_Extracted data:_

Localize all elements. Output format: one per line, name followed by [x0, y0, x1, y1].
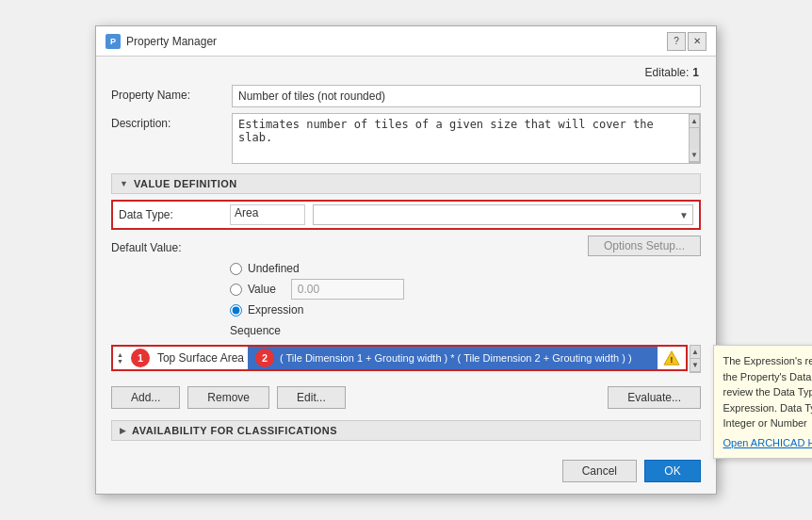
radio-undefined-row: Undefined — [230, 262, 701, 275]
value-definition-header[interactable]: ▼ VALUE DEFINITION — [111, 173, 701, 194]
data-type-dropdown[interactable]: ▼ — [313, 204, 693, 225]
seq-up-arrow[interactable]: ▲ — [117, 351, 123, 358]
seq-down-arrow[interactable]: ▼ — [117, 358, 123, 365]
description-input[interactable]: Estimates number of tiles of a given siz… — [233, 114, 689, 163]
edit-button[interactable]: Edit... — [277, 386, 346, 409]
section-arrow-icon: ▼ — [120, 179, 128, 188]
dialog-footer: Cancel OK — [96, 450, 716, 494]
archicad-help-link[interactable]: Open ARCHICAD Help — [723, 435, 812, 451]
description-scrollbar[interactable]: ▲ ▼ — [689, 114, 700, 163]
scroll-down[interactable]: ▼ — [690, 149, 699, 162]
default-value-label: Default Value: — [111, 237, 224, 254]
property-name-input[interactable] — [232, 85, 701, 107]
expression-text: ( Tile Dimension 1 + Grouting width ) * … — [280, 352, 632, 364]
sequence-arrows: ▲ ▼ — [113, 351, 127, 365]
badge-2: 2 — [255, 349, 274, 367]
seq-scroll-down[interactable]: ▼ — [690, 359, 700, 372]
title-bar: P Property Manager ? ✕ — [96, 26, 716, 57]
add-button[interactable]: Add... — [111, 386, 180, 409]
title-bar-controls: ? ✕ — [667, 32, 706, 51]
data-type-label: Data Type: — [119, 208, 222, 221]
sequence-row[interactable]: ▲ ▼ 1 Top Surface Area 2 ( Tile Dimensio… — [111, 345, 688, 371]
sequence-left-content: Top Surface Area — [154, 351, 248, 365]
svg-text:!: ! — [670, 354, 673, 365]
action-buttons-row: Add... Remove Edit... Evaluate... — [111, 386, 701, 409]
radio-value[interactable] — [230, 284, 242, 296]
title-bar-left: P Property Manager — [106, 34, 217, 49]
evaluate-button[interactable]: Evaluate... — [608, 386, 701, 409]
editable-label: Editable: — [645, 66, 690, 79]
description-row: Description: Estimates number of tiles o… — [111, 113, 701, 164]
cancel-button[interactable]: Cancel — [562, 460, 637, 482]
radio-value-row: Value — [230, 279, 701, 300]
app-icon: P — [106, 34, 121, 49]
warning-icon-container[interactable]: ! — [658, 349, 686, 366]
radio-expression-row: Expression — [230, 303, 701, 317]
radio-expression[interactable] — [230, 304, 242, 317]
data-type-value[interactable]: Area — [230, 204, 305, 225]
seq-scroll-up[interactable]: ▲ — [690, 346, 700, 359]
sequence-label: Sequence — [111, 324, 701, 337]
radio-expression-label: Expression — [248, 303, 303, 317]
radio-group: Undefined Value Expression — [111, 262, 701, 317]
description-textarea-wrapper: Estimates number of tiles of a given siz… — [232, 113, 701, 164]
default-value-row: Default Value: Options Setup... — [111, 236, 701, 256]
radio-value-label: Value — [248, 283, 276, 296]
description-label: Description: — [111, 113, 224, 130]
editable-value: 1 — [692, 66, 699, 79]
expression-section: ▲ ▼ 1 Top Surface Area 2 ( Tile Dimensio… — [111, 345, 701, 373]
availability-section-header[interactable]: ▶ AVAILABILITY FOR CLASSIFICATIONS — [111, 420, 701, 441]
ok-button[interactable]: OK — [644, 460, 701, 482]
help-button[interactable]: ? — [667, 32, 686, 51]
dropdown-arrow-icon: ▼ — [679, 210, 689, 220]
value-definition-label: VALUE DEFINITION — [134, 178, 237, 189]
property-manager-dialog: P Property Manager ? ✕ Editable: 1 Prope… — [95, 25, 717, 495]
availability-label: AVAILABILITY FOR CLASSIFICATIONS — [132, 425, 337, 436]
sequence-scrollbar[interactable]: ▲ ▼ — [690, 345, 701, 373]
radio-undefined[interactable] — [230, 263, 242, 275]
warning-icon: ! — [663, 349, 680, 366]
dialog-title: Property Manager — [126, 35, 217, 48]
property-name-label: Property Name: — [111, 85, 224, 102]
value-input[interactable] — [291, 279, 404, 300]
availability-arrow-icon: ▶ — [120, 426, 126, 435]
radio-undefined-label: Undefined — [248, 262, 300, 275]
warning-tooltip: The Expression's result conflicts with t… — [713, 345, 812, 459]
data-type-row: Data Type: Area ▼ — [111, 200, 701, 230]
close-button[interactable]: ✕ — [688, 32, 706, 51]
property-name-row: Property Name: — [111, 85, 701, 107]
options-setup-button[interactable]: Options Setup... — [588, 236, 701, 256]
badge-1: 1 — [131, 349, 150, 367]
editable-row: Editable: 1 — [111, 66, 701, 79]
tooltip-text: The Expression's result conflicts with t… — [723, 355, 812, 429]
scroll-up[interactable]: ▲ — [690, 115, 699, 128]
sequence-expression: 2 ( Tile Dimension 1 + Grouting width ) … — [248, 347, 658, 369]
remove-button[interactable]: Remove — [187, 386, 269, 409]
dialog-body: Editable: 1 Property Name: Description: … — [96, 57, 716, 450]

_To do:_
Search the listing above for lines containing "Manager", and copy them.

_Solution to this task:_
title-bar: P Property Manager ? ✕ — [96, 26, 716, 57]
title-bar-left: P Property Manager — [106, 34, 217, 49]
property-manager-dialog: P Property Manager ? ✕ Editable: 1 Prope… — [95, 25, 717, 495]
dialog-title: Property Manager — [126, 35, 217, 48]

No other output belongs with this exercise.